Task description | Exactly retype the lines below from the one containing "oversized furniture, ensuring" through the end of the listing. Leave pictures out.

Input records |
++++++++++++++++++++

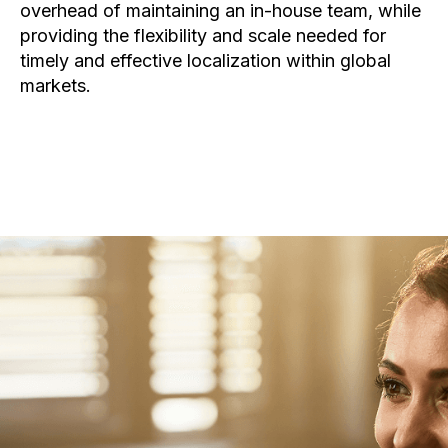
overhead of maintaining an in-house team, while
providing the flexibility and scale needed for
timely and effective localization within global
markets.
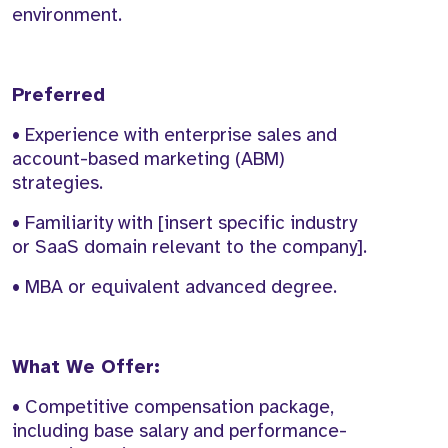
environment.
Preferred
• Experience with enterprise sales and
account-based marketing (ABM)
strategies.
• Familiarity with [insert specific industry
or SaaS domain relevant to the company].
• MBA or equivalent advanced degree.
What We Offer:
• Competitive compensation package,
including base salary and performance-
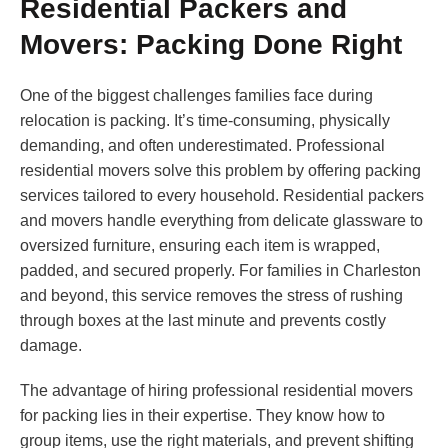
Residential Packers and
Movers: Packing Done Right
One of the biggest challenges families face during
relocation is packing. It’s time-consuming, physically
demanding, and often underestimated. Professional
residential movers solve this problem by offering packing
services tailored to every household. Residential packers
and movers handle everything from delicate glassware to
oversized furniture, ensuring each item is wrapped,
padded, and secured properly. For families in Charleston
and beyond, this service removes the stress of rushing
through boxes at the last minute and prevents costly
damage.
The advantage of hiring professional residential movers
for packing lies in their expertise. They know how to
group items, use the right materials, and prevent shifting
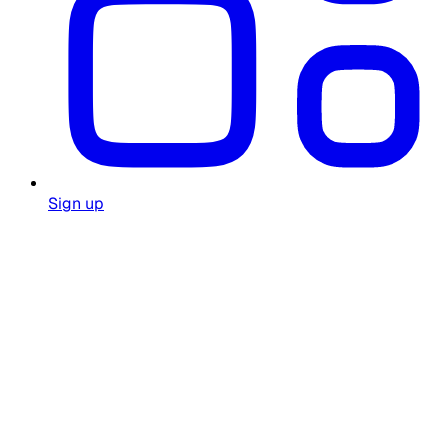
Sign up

++++++++++++++++++++

Result below |
oversized furniture, ensuring each item is wrapped,
padded, and secured properly. For families in Charleston
and beyond, this service removes the stress of rushing
through boxes at the last minute and prevents costly
damage.
The advantage of hiring professional residential movers
for packing lies in their expertise. They know how to
group items, use the right materials, and prevent shifting
Sign up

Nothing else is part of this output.